The general format of an ECM is $$\Delta y_{t} = \beta_{0} + \beta_{1}\Delta x_{1,t} +...+ \beta_{i}\Delta x_{i,t} + \gamma(y_{t-1} - (\alpha_{1}x_{1,t-1} +...+ \alpha_{i}x_{i,t-1})).$$
The ecm function here modifies the equation to the following: $$\Delta y = \beta_{0} + \beta_{1}\Delta x_{1,t} +...+ \beta_{i}\Delta x_{i,t} + \gamma y_{t-1} + \gamma_{1}x_{1,t-1} +...+ \gamma_{i}x_{i,t-1},$$
$$where \gamma_{i} = -\gamma \alpha_{i},$$
so it can be modeled as a simpler ordinary least squares (OLS) function using R's lm function.
Ordinarily, the ECM uses lag=1 when differencing the transient term and lagging the equilibrium term, as specified in the equation above. However, the ecm function here gives the user the ability to specify a lag greater than 1.

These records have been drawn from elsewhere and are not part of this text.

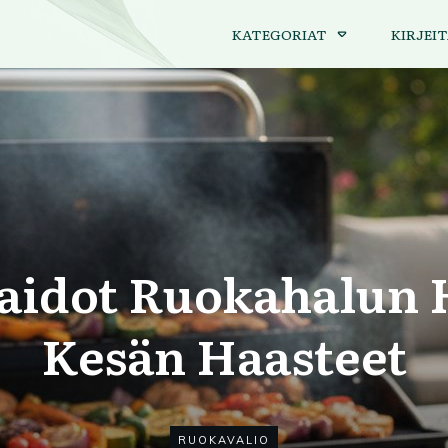
KATEGORIAT
KIRJEIT
aidot Ruokahalun 
Kesän Haasteet
RUOKAVALIO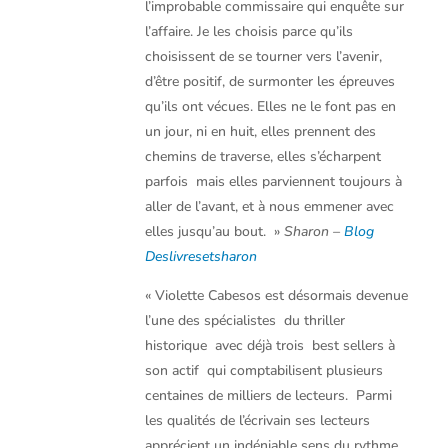
l’improbable commissaire qui enquête sur
l’affaire. Je les choisis parce qu’ils
choisissent de se tourner vers l’avenir,
d’être positif, de surmonter les épreuves
qu’ils ont vécues. Elles ne le font pas en
un jour, ni en huit, elles prennent des
chemins de traverse, elles s’écharpent 
parfois  mais elles parviennent toujours à
aller de l’avant, et à nous emmener avec
elles jusqu’au bout.
»
Sharon –
Blog
Deslivresetsharon
« Violette Cabesos est désormais devenue
l’une des spécialistes du thriller
historique avec déjà trois best sellers à
son actif qui comptabilisent plusieurs
centaines de milliers de lecteurs. Parmi
les qualités de l’écrivain ses lecteurs
apprécient un indéniable sens du rythme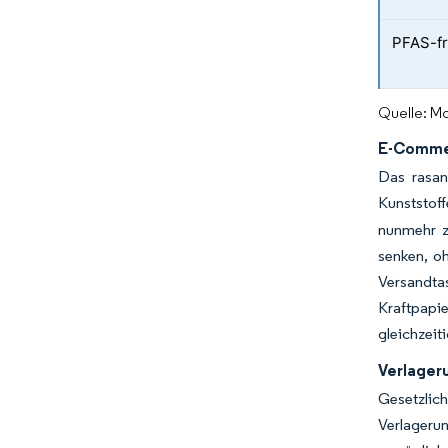
PFAS-fr
Quelle: Mo
E-Commer
Das rasan
Kunststoff
nunmehr ze
senken, oh
Versandta
Kraftpapi
gleichzeit
Verlager
Gesetzlic
Verlageru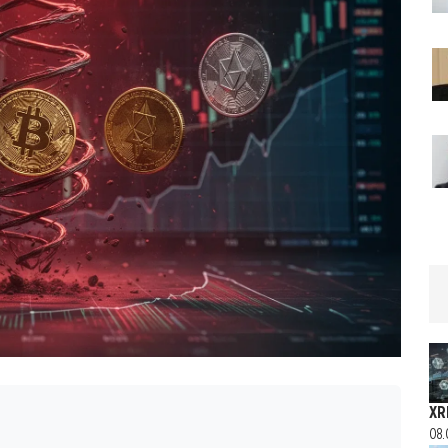
XR
08.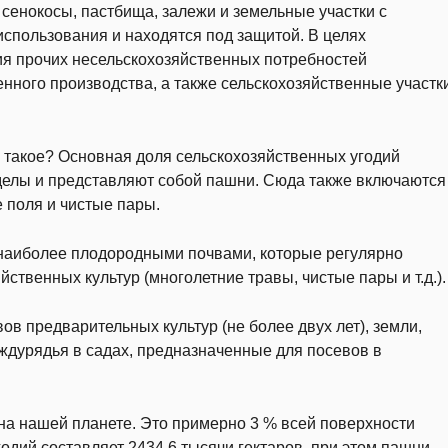
енокосы, пастбища, залежи и земельные участки с
спользования и находятся под защитой. В целях
я прочих несельскохозяйственных потребностей
нного производства, а также сельскохозяйственные участк
 такое? Основная доля сельскохозяйственных угодий
аделы и представляют собой пашни. Сюда также включаются
 поля и чистые пары.
 наиболее плодородными почвами, которые регулярно
ственных культур (многолетние травы, чистые пары и т.д.).
в предварительных культур (не более двух лет), земли,
ждурядья в садах, предназначенные для посевов в
на нашей планете. Это примерно 3 % всей поверхности
одий составляет 2434,6 тысячи гектаров, при этом пашни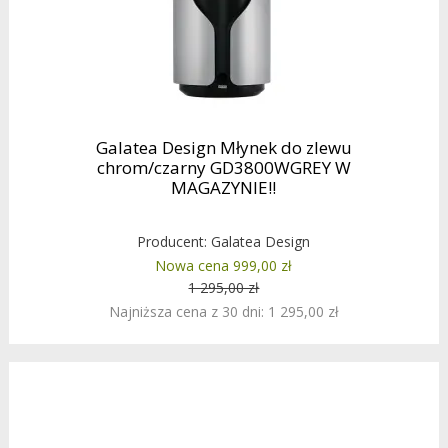
Galatea Design Młynek do zlewu
chrom/czarny GD3800WGREY W
MAGAZYNIE!!
Producent:
Galatea Design
Nowa cena 999,00 zł
1 295,00 zł
Najniższa cena z 30 dni: 1 295,00 zł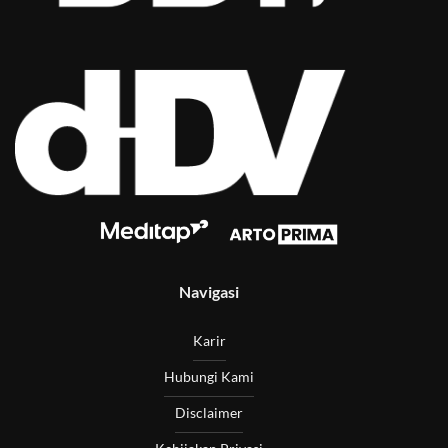
Navigasi
Karir
Hubungi Kami
Disclaimer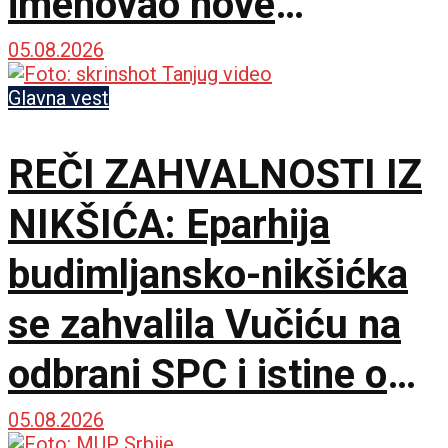
imenovao nove
komandante na frontu!
05.08.2026
Glavna vest
REČI ZAHVALNOSTI IZ
NIKŠIĆA: Eparhija
budimljansko-nikšićka
se zahvalila Vučiću na
odbrani SPC i istine o
litijama
05.08.2026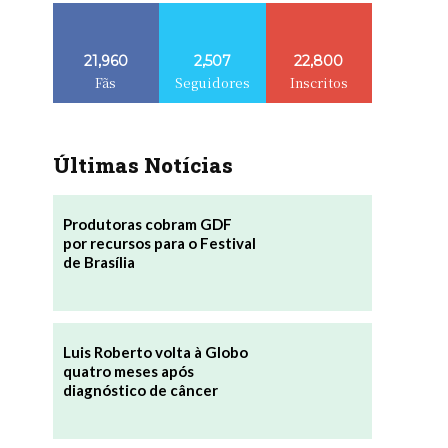
21,960
2,507
22,800
Fãs
Seguidores
Inscritos
Últimas Notícias
Produtoras cobram GDF
por recursos para o Festival
de Brasília
Luis Roberto volta à Globo
quatro meses após
diagnóstico de câncer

Notice that an ECM models the change in the target variable (y). This means that the predictors will be lagged and differenced,
and the model will be built on one observation less than what the user inputs for y, xeq, and xtr. If these arguments contain vectors with too few observations (eg. one single observation),
the function will not work. Additionally, for the same reason, if using weights in the ecm function, the length of weights should be one less than the number of rows in xeq or xtr.

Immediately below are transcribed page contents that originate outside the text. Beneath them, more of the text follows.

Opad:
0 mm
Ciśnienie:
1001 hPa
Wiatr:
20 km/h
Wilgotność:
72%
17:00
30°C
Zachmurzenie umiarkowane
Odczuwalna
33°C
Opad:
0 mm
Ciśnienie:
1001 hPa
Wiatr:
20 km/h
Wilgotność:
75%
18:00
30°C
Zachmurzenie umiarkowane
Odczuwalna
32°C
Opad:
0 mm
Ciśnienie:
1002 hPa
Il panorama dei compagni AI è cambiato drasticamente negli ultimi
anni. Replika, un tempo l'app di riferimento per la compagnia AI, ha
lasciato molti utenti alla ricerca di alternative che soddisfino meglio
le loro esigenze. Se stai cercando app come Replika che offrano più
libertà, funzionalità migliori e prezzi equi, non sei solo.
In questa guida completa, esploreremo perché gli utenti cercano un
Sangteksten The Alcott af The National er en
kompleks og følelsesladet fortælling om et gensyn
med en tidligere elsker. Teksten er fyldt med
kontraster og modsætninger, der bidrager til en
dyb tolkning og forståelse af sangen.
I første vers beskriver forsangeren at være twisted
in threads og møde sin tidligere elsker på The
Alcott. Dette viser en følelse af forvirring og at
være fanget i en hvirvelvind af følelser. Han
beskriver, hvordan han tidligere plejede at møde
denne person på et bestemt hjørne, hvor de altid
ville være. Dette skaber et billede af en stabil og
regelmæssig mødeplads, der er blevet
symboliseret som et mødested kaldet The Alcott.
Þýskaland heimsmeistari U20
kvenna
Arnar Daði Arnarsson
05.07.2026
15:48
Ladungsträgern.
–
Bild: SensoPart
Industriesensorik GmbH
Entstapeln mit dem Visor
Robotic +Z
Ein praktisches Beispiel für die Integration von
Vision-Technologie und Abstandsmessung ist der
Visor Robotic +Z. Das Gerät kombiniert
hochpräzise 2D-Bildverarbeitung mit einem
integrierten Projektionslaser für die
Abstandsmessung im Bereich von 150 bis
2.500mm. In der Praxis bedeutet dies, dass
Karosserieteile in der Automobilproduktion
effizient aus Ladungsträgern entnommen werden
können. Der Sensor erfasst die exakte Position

When inputting a single variable for xeq or xtr in base R, it is important to input it in the format "xeq=df['col1']" so they inherit the class 'data.frame'. Inputting such as "xeq=df[,'col1']" or "xeq=df$col1" will result in errors in the ecm function. You can load data via other R packages that store data in other formats, as long as those formats also inherit the 'data.frame' class.

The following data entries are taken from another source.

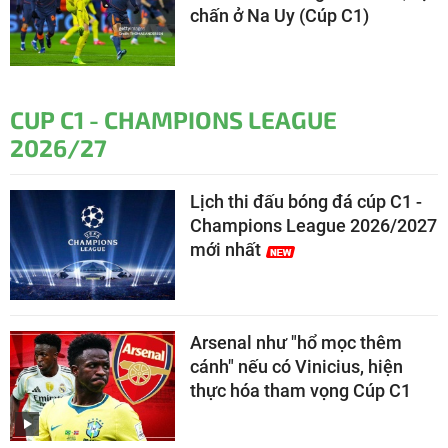
chấn ở Na Uy (Cúp C1)
CUP C1 - CHAMPIONS LEAGUE
2026/27
Lịch thi đấu bóng đá cúp C1 -
Champions League 2026/2027
mới nhất
Arsenal như "hổ mọc thêm
cánh" nếu có Vinicius, hiện
thực hóa tham vọng Cúp C1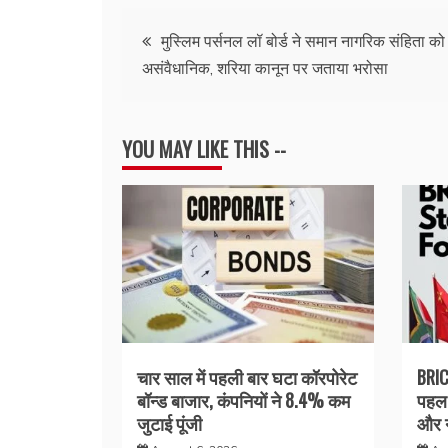
Post
मुस्लिम पर्सनल लॉ बोर्ड ने समान नागरिक संहिता को
असंवैधानिक, शरिया कानून पर जताया भरोसा
navigation
YOU MAY LIKE THIS --
चार साल में पहली बार घटा कॉरपोरेट
BRIC
बॉन्ड बाजार, कंपनियों ने 8.4% कम
पहल 
जुटाई पूंजी
और न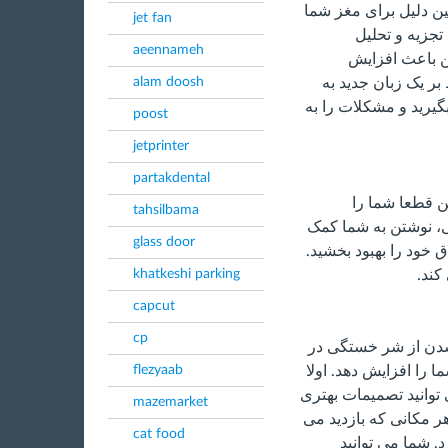
ن دلیل برای مغز شما
jet fan
جزیه و تحلیل
aeennameh
ن باعث افزایش
alam doosh
ر یک زبان جدید به
گیرید و مشکلات را به
poost
jetprinter
partakdental
ن قطعا شما را
tahsilbama
نی، نوشتن به شما کمک
glass door
ق خود را بهبود بخشید.
khatkeshi parking
کند.
capcut
cp
دن از شر خستگی در
flezyaab
 را افزایش دهد. اولا
 توانید تصمیمات بهتری
mazemarket
هر مکانی که بازدید می
cat food
. شما می توانید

By default, base R's 'lm' is used to fit the model. However, users can opt to use 'earth', which uses Jerome Friedman's Multivariate Adaptive Regression Splines (MARS) to build a regression model, which transforms each continuous variable into piece-wise linear hinge functions. This allows for non-linear features in both the transient and equilibrium terms.
ECM models are used for time series data. This means the user may need to consider stationarity and/or cointegration before using the model.